El ser humano sólo puede hacerse una idea,
bastante remota, por cierto, de lo que es el cielo. Y eso por una sencilla
razón: ninguno de nosotros ha estado nunca allí.
Dios quiso colocarnos aquí primero para realizar
algo así como un entrenamiento que nos permitiera apreciar lo que luego nos
será dado.
Dios no es como esos padres que malcrían a sus
hijos dándoles todos los gustos. El más bien nos educa permitiendo que pasemos
trabajos y nos sintamos obligados a enfrentar los problemas por nosotros
mismos.
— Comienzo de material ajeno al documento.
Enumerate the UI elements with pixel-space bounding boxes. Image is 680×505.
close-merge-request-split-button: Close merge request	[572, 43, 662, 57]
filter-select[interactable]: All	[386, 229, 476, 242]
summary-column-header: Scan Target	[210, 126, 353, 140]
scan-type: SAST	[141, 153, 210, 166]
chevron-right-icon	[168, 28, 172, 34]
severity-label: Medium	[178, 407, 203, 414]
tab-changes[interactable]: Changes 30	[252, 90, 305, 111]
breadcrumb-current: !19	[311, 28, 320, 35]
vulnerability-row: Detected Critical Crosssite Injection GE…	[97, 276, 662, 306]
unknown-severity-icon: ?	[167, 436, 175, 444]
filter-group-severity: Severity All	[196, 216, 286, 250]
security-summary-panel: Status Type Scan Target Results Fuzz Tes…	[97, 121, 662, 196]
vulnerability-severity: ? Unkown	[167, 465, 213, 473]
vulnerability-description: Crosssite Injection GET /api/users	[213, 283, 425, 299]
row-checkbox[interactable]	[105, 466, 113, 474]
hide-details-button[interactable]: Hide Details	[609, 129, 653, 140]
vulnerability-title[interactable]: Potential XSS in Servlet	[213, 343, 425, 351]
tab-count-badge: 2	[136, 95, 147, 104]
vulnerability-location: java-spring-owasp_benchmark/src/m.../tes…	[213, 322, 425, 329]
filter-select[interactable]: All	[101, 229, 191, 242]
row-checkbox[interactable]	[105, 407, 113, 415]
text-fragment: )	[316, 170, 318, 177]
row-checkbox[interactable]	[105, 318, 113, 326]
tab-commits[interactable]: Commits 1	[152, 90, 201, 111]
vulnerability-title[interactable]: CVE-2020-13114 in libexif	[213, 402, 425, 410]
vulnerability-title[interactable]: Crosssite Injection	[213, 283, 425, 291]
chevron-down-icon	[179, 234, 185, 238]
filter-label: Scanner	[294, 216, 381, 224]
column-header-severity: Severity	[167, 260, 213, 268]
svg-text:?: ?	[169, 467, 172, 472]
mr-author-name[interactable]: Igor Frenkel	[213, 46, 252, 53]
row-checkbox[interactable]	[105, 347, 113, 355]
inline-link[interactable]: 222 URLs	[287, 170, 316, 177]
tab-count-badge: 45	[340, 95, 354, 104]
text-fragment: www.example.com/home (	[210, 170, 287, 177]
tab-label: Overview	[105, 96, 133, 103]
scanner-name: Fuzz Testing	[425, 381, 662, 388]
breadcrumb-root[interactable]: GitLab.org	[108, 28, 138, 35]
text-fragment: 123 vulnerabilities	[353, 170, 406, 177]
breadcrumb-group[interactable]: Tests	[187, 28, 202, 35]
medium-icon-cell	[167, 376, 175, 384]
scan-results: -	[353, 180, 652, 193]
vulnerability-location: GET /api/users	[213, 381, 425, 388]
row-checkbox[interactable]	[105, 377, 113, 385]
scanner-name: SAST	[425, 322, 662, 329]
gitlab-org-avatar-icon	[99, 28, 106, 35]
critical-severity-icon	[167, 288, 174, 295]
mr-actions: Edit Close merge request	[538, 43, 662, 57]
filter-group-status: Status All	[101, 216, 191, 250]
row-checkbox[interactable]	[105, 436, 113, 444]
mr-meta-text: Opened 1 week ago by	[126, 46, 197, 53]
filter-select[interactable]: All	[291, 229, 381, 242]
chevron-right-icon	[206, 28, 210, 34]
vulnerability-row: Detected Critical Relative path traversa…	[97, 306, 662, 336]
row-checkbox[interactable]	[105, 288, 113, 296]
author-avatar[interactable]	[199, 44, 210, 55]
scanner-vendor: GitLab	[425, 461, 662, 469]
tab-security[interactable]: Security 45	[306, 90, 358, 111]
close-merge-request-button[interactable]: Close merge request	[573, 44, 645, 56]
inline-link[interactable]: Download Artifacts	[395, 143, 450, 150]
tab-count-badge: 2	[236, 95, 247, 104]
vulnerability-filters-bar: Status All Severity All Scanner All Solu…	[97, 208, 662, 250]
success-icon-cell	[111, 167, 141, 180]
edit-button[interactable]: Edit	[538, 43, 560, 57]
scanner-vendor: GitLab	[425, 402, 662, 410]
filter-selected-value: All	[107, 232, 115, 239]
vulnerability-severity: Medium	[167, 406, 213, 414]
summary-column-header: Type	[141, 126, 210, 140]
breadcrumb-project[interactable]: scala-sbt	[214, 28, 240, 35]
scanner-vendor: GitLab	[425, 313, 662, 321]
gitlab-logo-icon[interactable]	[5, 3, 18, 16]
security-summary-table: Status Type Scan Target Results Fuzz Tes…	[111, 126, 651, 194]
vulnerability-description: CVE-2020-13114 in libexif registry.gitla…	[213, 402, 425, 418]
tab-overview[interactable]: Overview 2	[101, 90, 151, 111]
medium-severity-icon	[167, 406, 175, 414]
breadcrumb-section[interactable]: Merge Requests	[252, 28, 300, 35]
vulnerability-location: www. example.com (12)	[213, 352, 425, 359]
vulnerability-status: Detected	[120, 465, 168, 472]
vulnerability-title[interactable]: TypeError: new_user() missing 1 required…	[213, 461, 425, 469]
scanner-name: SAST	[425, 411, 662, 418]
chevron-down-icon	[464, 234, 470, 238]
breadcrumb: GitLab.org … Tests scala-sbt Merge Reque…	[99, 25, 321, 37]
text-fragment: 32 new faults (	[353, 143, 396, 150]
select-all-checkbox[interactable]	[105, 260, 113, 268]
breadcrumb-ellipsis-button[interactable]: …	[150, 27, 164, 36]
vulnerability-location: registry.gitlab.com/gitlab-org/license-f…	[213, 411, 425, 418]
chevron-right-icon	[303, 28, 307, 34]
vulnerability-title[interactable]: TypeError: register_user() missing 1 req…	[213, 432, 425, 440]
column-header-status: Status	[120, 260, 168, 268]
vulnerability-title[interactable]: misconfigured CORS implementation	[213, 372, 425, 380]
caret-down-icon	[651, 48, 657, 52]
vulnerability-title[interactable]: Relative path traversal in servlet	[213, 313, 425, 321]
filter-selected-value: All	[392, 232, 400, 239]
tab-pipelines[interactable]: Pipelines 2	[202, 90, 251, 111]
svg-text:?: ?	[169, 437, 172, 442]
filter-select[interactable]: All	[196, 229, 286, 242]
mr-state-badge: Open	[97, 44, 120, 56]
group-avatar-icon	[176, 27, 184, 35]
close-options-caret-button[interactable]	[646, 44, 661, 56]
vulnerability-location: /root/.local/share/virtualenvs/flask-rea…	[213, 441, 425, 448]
Es así como se aprende.
En esta escuela que es la vida tenemos que pasar
muchos trabajos, como los pasa el campesino que quiere tener una buena cosecha;
como los pasa el obrero que quiere ver felizmente terminado su trabajo; como
los pasa el estudiante que quiere llegar a su graduación.
San Pablo, que tuvo el privilegio de ver el
cielo, se quedó prácticamente mudo a la hora de decirnos lo que contempló.
Expresándose en tercera persona dice: Conozco a
un cristiano que hace catorce años - si fue con cuerpo o sin cuerpo, no lo sé,
Dios lo sabe - fue arrebatado hasta el tercer cielo. Y me consta que ese hombre
- si fue con cuerpo o sin cuerpo, no lo sé, Dios lo sabe - que fue arrebatado
al paraíso y oyó palabras inefables que el hombre no puede expresar (2a.
Corintios 12,2-3).
Claro que Pablo se estaba refiriendo a sí mismo
como aquel que había logrado ver lo que luego no podría expresar con palabras
humanas.
El propio Jesús no nos lo pudo decir todo, pues
tendría que haber cambiado nuestra actual condición. Pero de lo que no hay duda
es de que nos enseñó claramente que nuestra meta final es el cielo, el Reino de
Dios, y que, si somos fieles, viviremos para siempre con El.
Esto lo promete una y otra vez, según nos lo
recogen las páginas del Evangelio. El vino a desentrañarnos el misterio. El
vino a ser nuestro Camino al cielo. El es el Pastor
que nos conducirá hasta las moradas donde habita Dios. El, que estaba en el
cielo, vino para que también nosotros podamos vivir allá.